-- Work request --
Output only the lines from the line holding "COSE CHE SEGUO" through the close of the records, exactly as they appear, with all pictures omitted.

-- Extracted material --
● ● ● ● ●

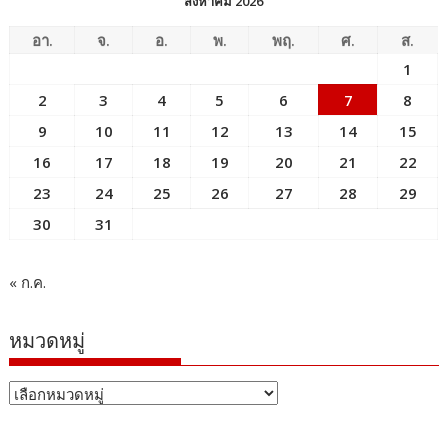
สิงหาคม 2026
อา.
จ.
อ.
พ.
พฤ.
ศ.
ส.
1
2
3
4
5
6
7
8
9
10
11
12
13
14
15
16
17
18
19
20
21
22
23
24
25
26
27
28
29
30
31
« ก.ค.
หมวดหมู่
หมวด
หมู่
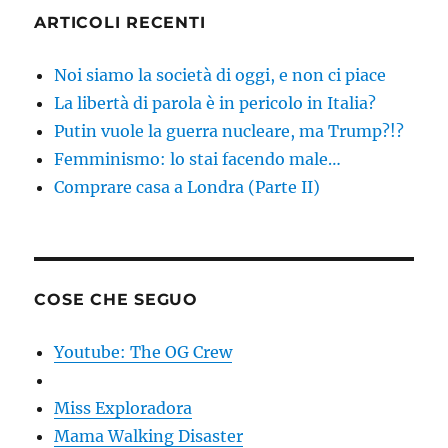
ARTICOLI RECENTI
Noi siamo la società di oggi, e non ci piace
La libertà di parola è in pericolo in Italia?
Putin vuole la guerra nucleare, ma Trump?!?
Femminismo: lo stai facendo male…
Comprare casa a Londra (Parte II)
COSE CHE SEGUO
Youtube: The OG Crew
Miss Exploradora
Mama Walking Disaster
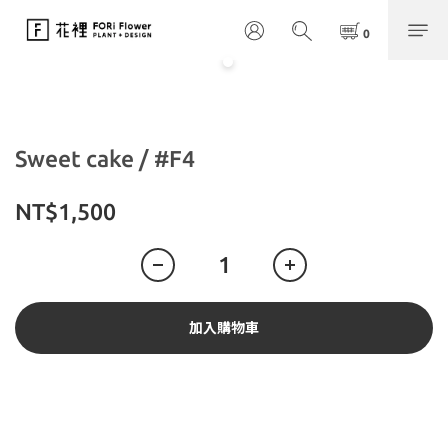
Sweet cake / #F4
NT$1,500
加入購物車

● ● ● ● ●

-- Solution --
COSE CHE SEGUO
Youtube: The OG Crew
Miss Exploradora
Mama Walking Disaster
Sweet cake / #F4
NT$1,500
加入購物車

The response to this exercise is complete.